Hematoxylin and eosin staining of embryo sections

Mouse embryos at E16.5 were fixed in 4% PFA overnight, embedded in paraffin, and 5 μm sections were cut and mounted on slides. The sections were deparaffinized by xylene and stained by H&E solution. Nanozoomer 2.0 RS scanner (Hamamatsu) was used to image the slides.

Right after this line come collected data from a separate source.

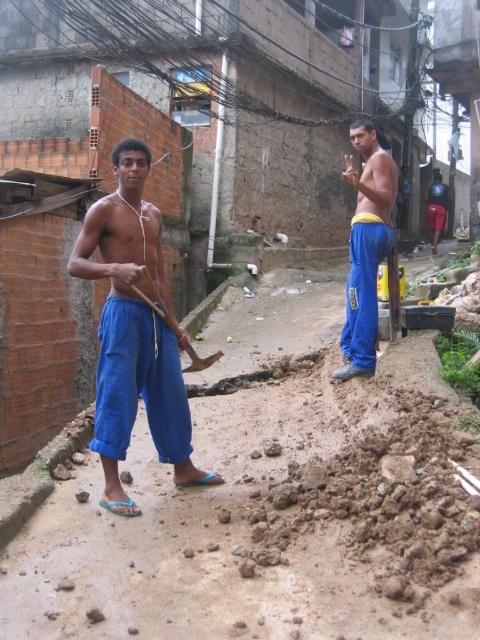 Is point (73, 260) more distant than point (380, 150)?

No, (73, 260) is in front of (380, 150).

Does blue cotton pants at left have a smaller size compared to blue cotton pants at center?

No, blue cotton pants at left is not smaller than blue cotton pants at center.

Which is behind, point (135, 156) or point (374, 362)?

Positioned behind is point (374, 362).

Find the location of `blue cotton pants at left`. blue cotton pants at left is located at coordinates (133, 332).

Is blue cotton pants at center in front of wooden handle shovel at center?

No, blue cotton pants at center is behind wooden handle shovel at center.

Does point (375, 134) come farther from viewer compared to point (165, 305)?

Yes, it is.

Is point (376, 182) more distant than point (189, 355)?

That is True.

What are the coordinates of `blue cotton pants at center` in the screenshot? It's located at (365, 248).

Is blue cotton pants at left wider than wooden handle shovel at center?

Yes, blue cotton pants at left is wider than wooden handle shovel at center.

Does point (156, 330) come closer to viewer compared to point (194, 355)?

Yes, point (156, 330) is in front of point (194, 355).

Is point (155, 216) positioned behind point (156, 292)?

Yes, it is behind point (156, 292).

This screenshot has width=480, height=640. What are the coordinates of `blue cotton pants at left` in the screenshot? It's located at (133, 332). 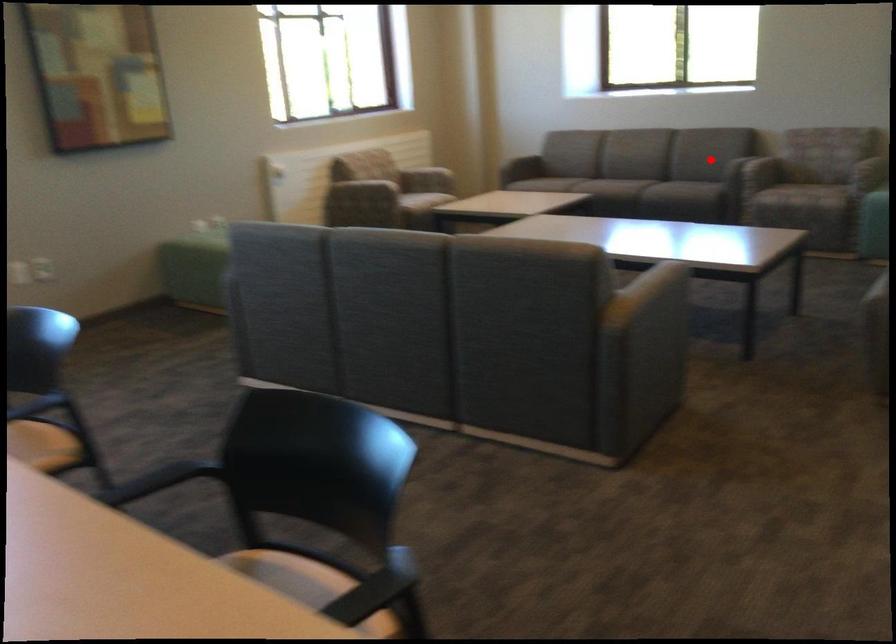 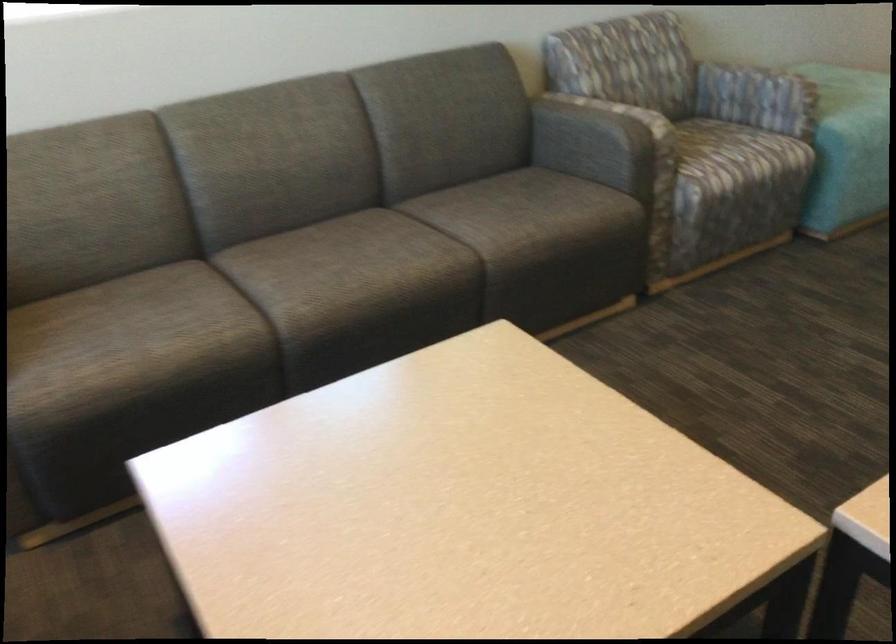 Question: A red point is marked in image1. In image2, is the corresponding 3D point closer to the camera or farther? Reply with the corresponding letter.

Choices:
 (A) The corresponding 3D point is closer.
 (B) The corresponding 3D point is farther.

Answer: (A) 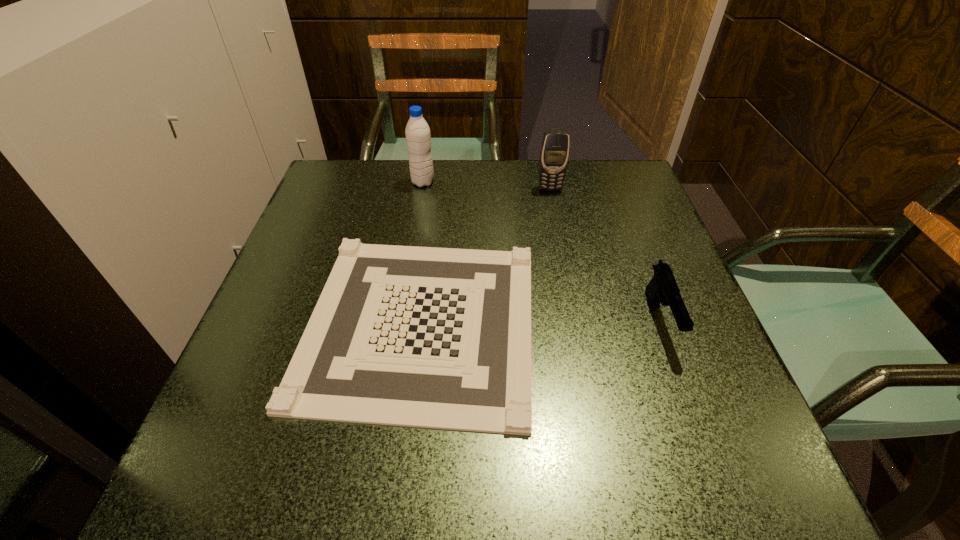 Locate which object ranks in proximity to the tallest object. Please provide its 2D coordinates. Your answer should be formatted as a tuple, i.e. [(x, y)], where the tuple contains the x and y coordinates of a point satisfying the conditions above.

[(428, 337)]

At what (x,y) coordinates should I click in order to perform the action: click on free region that satisfies the following two spatial constraints: 1. on the front side of the water bottle; 2. on the right side of the shortest object. Please return your answer as a coordinate pair (x, y). This screenshot has height=540, width=960. Looking at the image, I should click on (400, 322). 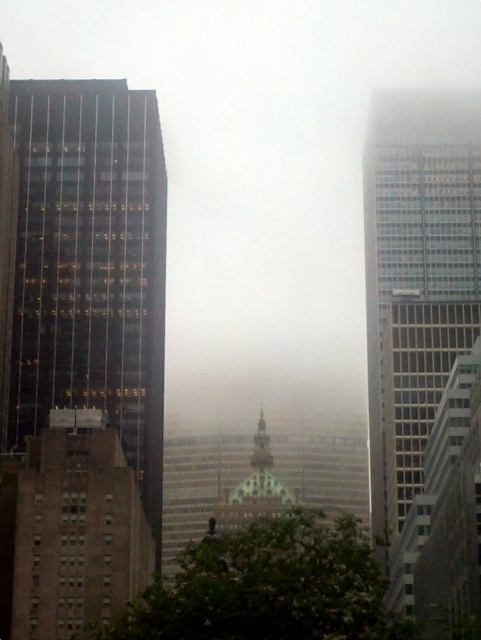 Can you confirm if dark glass skyscraper at left is bigger than glassy reflective skyscraper at right?

No, dark glass skyscraper at left is not bigger than glassy reflective skyscraper at right.

Who is taller, dark glass skyscraper at left or glassy reflective skyscraper at right?

With more height is glassy reflective skyscraper at right.

Is point (11, 372) closer to camera compared to point (396, 268)?

That is True.

This screenshot has height=640, width=481. I want to click on dark glass skyscraper at left, so click(x=90, y=266).

How distant is glassy reflective skyscraper at right from brown brick building at lower left?

glassy reflective skyscraper at right is 52.36 meters away from brown brick building at lower left.

In the scene shown: Which is more to the left, glassy reflective skyscraper at right or brown brick building at lower left?

brown brick building at lower left

Who is more forward, (392,144) or (60,589)?

Positioned in front is point (60,589).

The image size is (481, 640). Find the location of `glassy reflective skyscraper at right`. glassy reflective skyscraper at right is located at coordinates (416, 280).

Does dark glass skyscraper at left have a greater width compared to brown brick building at lower left?

Indeed, dark glass skyscraper at left has a greater width compared to brown brick building at lower left.

Is point (75, 196) less distant than point (65, 422)?

No, it is not.

The width and height of the screenshot is (481, 640). Find the location of `dark glass skyscraper at left`. dark glass skyscraper at left is located at coordinates (90, 266). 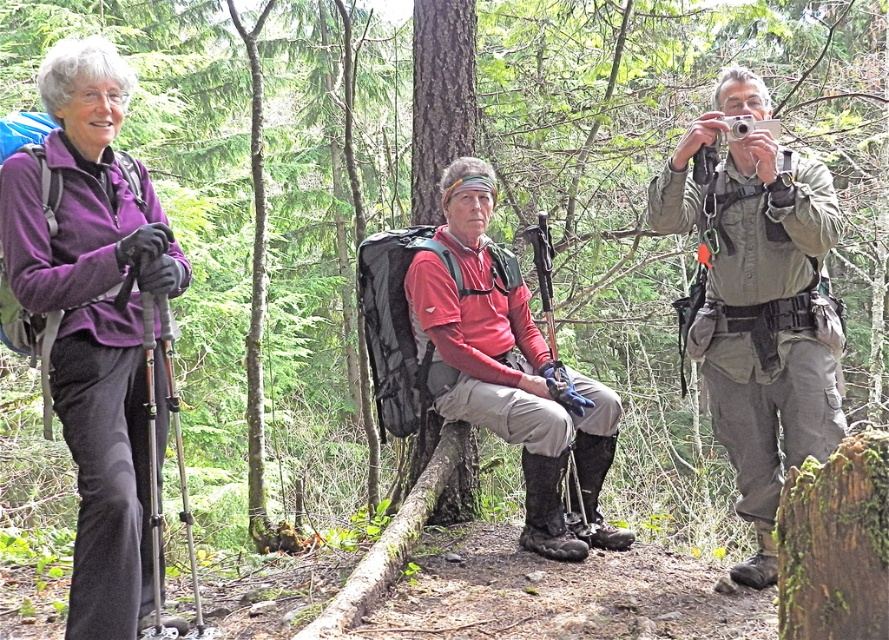 Who is more forward, (113,81) or (583,477)?

Positioned in front is point (113,81).

Can you confirm if purple fleece jacket at left is positioned above reddish-pink fabric shirt at center?

Yes, purple fleece jacket at left is above reddish-pink fabric shirt at center.

The image size is (889, 640). Identify the location of purple fleece jacket at left. coord(93,316).

Locate an element on the screen. This screenshot has height=640, width=889. purple fleece jacket at left is located at coordinates (93, 316).

Does purple fleece jacket at left have a lesser height compared to matte red shirt at center?

In fact, purple fleece jacket at left may be taller than matte red shirt at center.

Does purple fleece jacket at left appear under matte red shirt at center?

Correct, purple fleece jacket at left is located below matte red shirt at center.

Does point (103, 154) lie in front of point (721, 438)?

Yes, it is.

Identify the location of purple fleece jacket at left. (93, 316).

Is point (105, 209) in front of point (749, 141)?

That is True.

Does purple fleece jacket at left have a greater height compared to green camouflage pants at right?

Correct, purple fleece jacket at left is much taller as green camouflage pants at right.

Who is more forward, (119, 156) or (707, 237)?

Point (119, 156) is more forward.

This screenshot has height=640, width=889. Identify the location of purple fleece jacket at left. (93, 316). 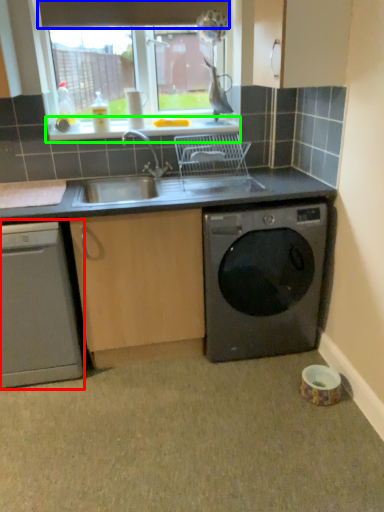 Question: Considering the real-world distances, which object is closest to dishwasher (highlighted by a red box)? exhaust hood (highlighted by a blue box) or window sill (highlighted by a green box).

Choices:
 (A) exhaust hood
 (B) window sill

Answer: (B) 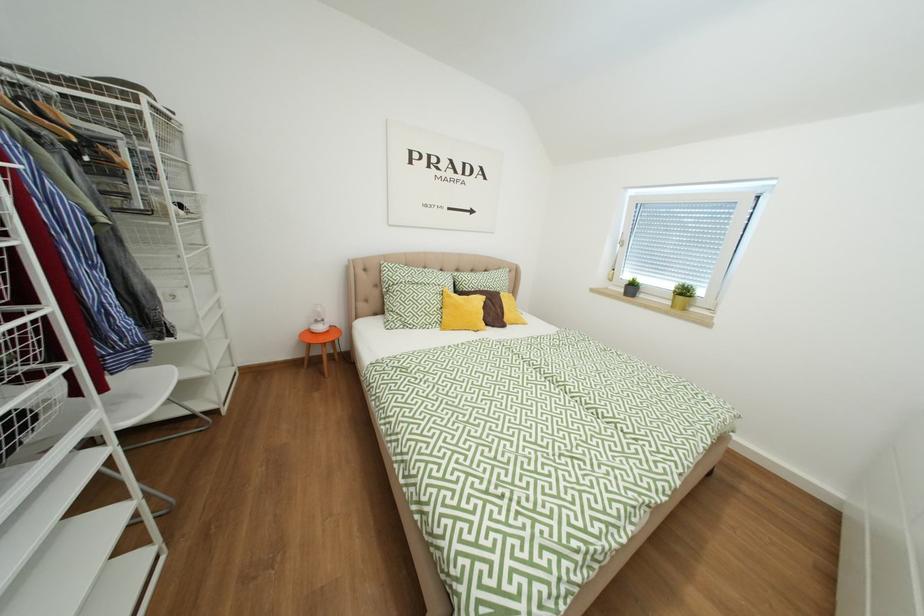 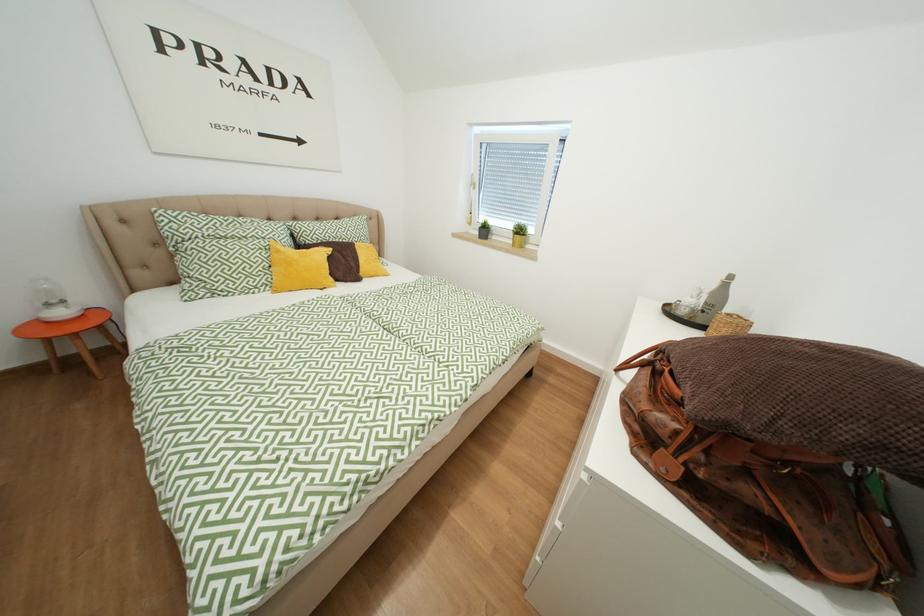 Question: The images are taken continuously from a first-person perspective. In which direction is your viewpoint rotating?

Choices:
 (A) Left
 (B) Right
 (C) Up
 (D) Down

Answer: (B) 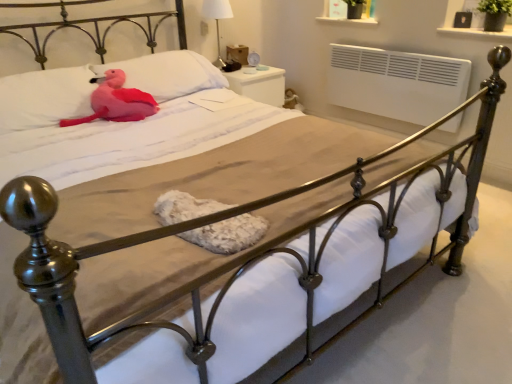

Image Acquisition and Image Analysis

An Olympus FluoView FV1200 confocal system was used for fluorescent images of retinal flat mounts. Tiled Z-stack images of entire retinas were captured with a 20X (0.75 NA) lens. To visualize filopodia, Z-stacks were collected with a 60X (1.35 NA) oil immersion lens and a Z step of 0.2 μm, then tiled to assemble an image of the entire vascular front along each petal of a flat-mounted retina. Maximum intensity projections for both 20X and 60X tiled images were then stitched using the Paired Stitching plug-in for FIJI/ImageJ99. Images of embryos, tails, and eyes were acquired using a Leica M205 FA equipped with a MicroPublisher CCD camera (Q Imaging).

Statistics

Error bars in figures and ± symbols indicate standard deviations unless indicated otherwise. P-values were calculated using two-tailed Student’s t-tests.

Data Availability Statement

The datasets generated during and/or analyzed during the current study are available from the corresponding author upon request.